When server level, connection level or route level CORS configurations in hapi node module before 11.1.4 are combined and when a higher level config included security restrictions (like origin), a higher level config that included security restrictions (like origin) would have those restrictions overridden by less restrictive defaults (e.g. origin defaults to all origins *).

Cross-Site Request Forgery (CSRF)

Adobe Flash Player before 13.0.0.231 and 14.x before 14.0.0.145 on Windows and OS X and before 11.2.202.394 on Linux, Adobe AIR before 14.0.0.137 on Android, Adobe AIR SDK before 14.0.0.137, and Adobe AIR SDK & Compiler before 14.0.0.137 do not properly restrict the SWF file format, which allows remote attackers to conduct cross-site request forgery (CSRF) attacks against JSONP endpoints, and obtain sensitive information, via a crafted OBJECT element with …

2018

Improper Input Validation

Certain input passed into the If-Modified-Since or Last-Modified headers will cause an 'illegal access' exception to be raised. Instead of sending a HTTP 500 error back to the sender, hapi node module before 11.1.3 will continue to hold the socket open until timed out (default node timeout is 2 minutes).

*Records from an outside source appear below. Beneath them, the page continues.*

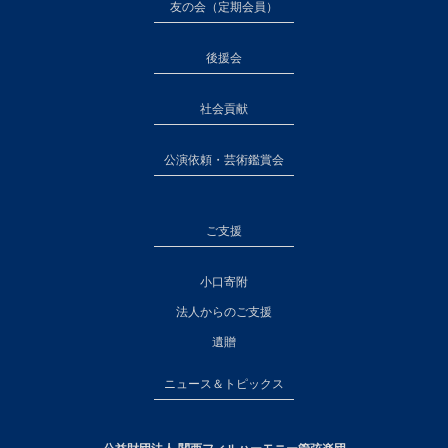
友の会（定期会員）
後援会
社会貢献
公演依頼・芸術鑑賞会
ご支援
小口寄附
法人からのご支援
遺贈
ニュース＆トピックス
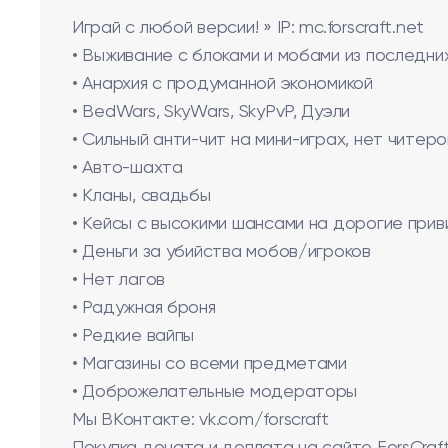
Играй с любой версии! » IP: mc.forscraft.net
• Выживание с блоками и мобами из последни
• Анархия с продуманной экономикой
• BedWars, SkyWars, SkyPvP, Дуэли
• Сильный анти-чит на мини-играх, нет читеро
• Авто-шахта
• Кланы, свадьбы
• Кейсы с высокими шансами на дорогие прив
• Деньги за убийства мобов/игроков
• Нет лагов
• Радужная броня
• Редкие вайпы
• Магазины со всеми предметами
• Доброжелательные модераторы
Мы ВКонтакте: vk.com/forscraft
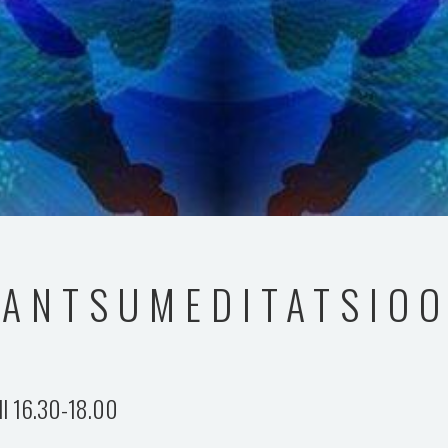
TANTSUMEDITATSIO
ll 16.30-18.00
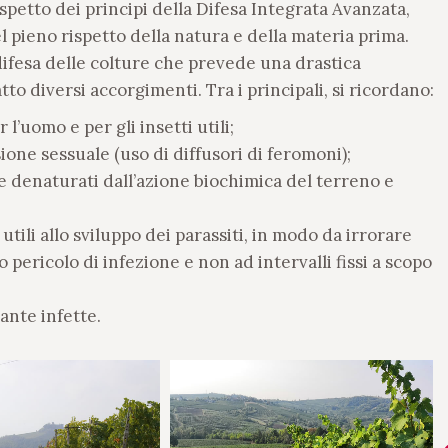
ispetto dei principi della Difesa Integrata Avanzata,
el pieno rispetto della natura e della materia prima.
difesa delle colture che prevede una drastica
to diversi accorgimenti. Tra i principali, si ricordano:
 l’uomo e per gli insetti utili;
sione sessuale (uso di diffusori di feromoni);
e denaturati dall’azione biochimica del terreno e
 utili allo sviluppo dei parassiti, in modo da irrorare
vo pericolo di infezione e non ad intervalli fissi a scopo
ante infette.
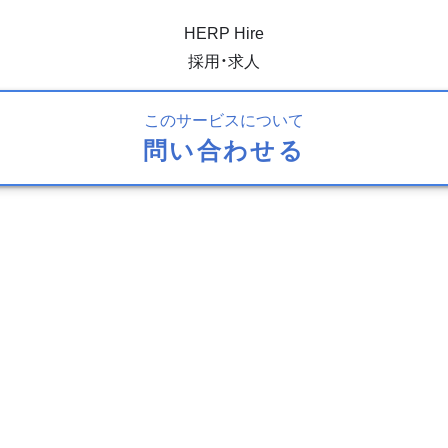
HERP Hire
採用・求人
このサービスについて
問い合わせる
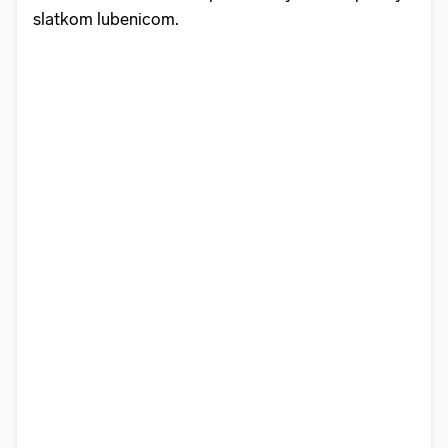
slatkom lubenicom.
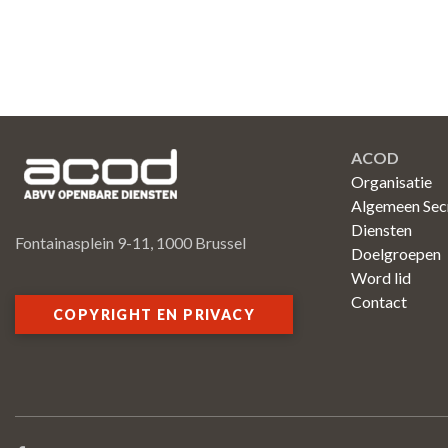
ACOD
Organisatie
Algemeen Secr
Diensten
Fontainasplein 9-11, 1000 Brussel
Doelgroepen
Word lid
Contact
COPYRIGHT EN PRIVACY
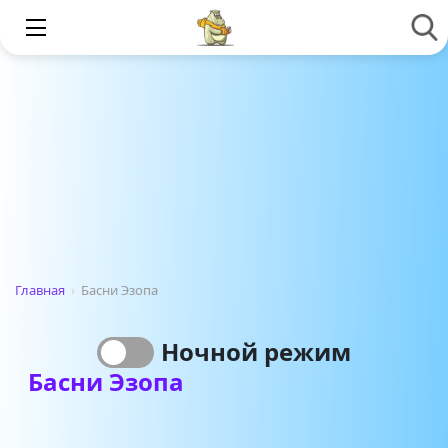
Главная
›
Басни Эзопа
Ночной режим
Басни Эзопа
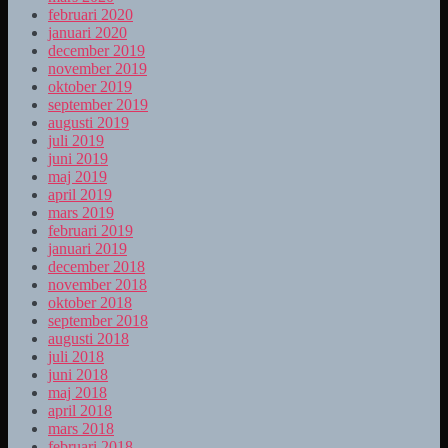
februari 2020
januari 2020
december 2019
november 2019
oktober 2019
september 2019
augusti 2019
juli 2019
juni 2019
maj 2019
april 2019
mars 2019
februari 2019
januari 2019
december 2018
november 2018
oktober 2018
september 2018
augusti 2018
juli 2018
juni 2018
maj 2018
april 2018
mars 2018
februari 2018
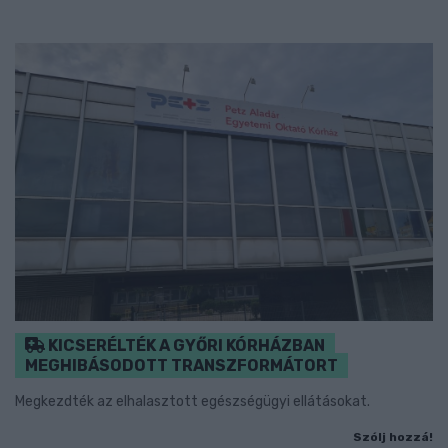
KICSERÉLTÉK A GYŐRI KÓRHÁZBAN
MEGHIBÁSODOTT TRANSZFORMÁTORT
Megkezdték az elhalasztott egészségügyi ellátásokat.
Szólj hozzá!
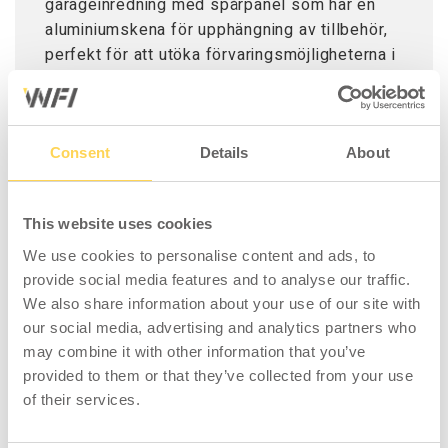
garageinredning med spårpanel som har en
aluminiumskena för upphängning av tillbehör,
perfekt för att utöka förvaringsmöjligheterna i
såväl garage som verkstad.
Consent
Details
About
This website uses cookies
We use cookies to personalise content and ads, to
PASSAR MED
provide social media features and to analyse our traffic.
We also share information about your use of our site with
our social media, advertising and analytics partners who
may combine it with other information that you’ve
provided to them or that they’ve collected from your use
of their services.
Garageinredning
Garageinredning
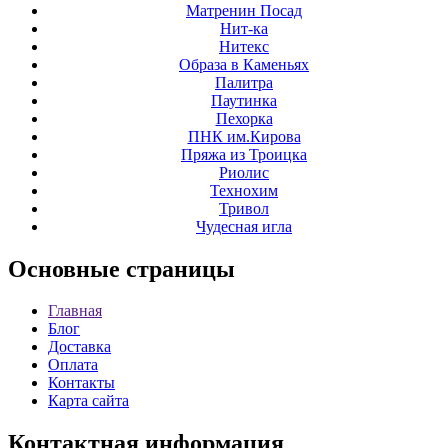
Матренин Посад
Нит-ка
Нитекс
Образа в Каменьях
Палитра
Паутинка
Пехорка
ПНК им.Кирова
Пряжа из Троицка
Риолис
Технохим
Тривол
Чудесная игла
Основные
страницы
Главная
Блог
Доставка
Оплата
Контакты
Карта сайта
Контактная
информация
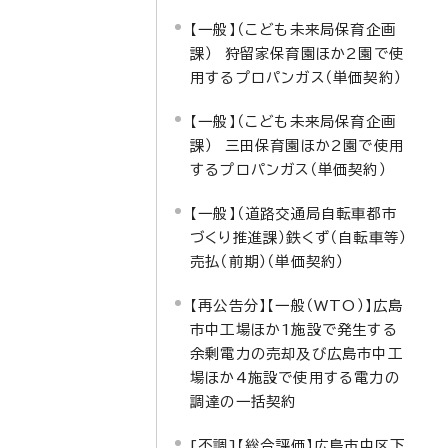
【一般】（こども未来局保育企画
課） 狩留家保育園ほか2園で使
用するプロパンガス（単価契約）
【一般】（こども未来局保育企画
課） 三田保育園ほか2園で使用
するプロパンガス（単価契約）
【一般】（道路交通局自転車都市
づくり推進課）鉄くず（自転車等）
売払（前期）（単価契約）
【再公告分】【一般（WTO）】広島
市中工場ほか1施設で発生する
余剰電力の売却及び広島市中工
場ほか4施設で使用する電力の
調達の一括契約
[不調]【総合評価】広島市中区下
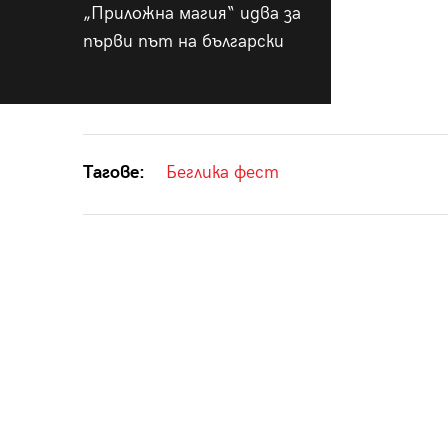
„Приложна магия“ идва за
първи път на български
Тагове:
Беглика фест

Exposure of Sensitive Information to an Unauthorized Actor

Hapi versions less than 11.0.0 implement CORS incorrectly and allowed for configurations that at best returned inconsistent headers and at worst allowed cross-origin activities that were expected to be forbidden. If the connection has CORS enabled but one route has it off, and the route is not GET, the OPTIONS prefetch request will return the default CORS headers and then the actual request will go through and return no CORS …

Improper Input Validation

When hapi encounters a malformed accept-encoding header, an uncaught exception is thrown. This may cause hapi to crash or to hang the client connection until the timeout period is reached.

2017
2016

Invalid input to route validation rules

hapi does not validate empty parameters, which could result in invalid input bypassing the route validation rules. For example, in the routing scheme /api/{param}/{param2}/details, a request made to /api/// would match incorrectly.

2015

Route level CORS config overrides connection level defaults

When server level, connection level or route level CORS configurations are combined and when a higher level config included security restrictions (like origin), a higher level config that included security restrictions (like origin) would have those restrictions overridden by less restrictive defaults (e.g. origin defaults to all origins *).

Denial of service - Potential socket exhaustion

Certain input passed into the If-Modified-Since or Last-Modified headers will cause an 'illegal access' exception to be raised. Instead of sending a HTTP error back to the sender, hapi will continue to hold the socket open until timed out (default node timeout is 2 minutes).

2014

rosetta-flash jsonp vulnerability

Someone created a alphanum only swf converter, which means that they can in theory use it as a callback at a JSONP endpoint, and as a result, send data across domains. Prepending callbacks with an empty inline comment breaks the flash parser, and prevents the issue. This is a fairly common solution currently being implemented by Google, Facebook, and Github.

File descriptor leak can cause DoS vulnerability

A file descriptor leak that when triggered repeatedly will cause the server to run out of file descriptors and the node process to die. The effort required to take down a server depends on the process file descriptor limit. No other side effects or exploits have been identified.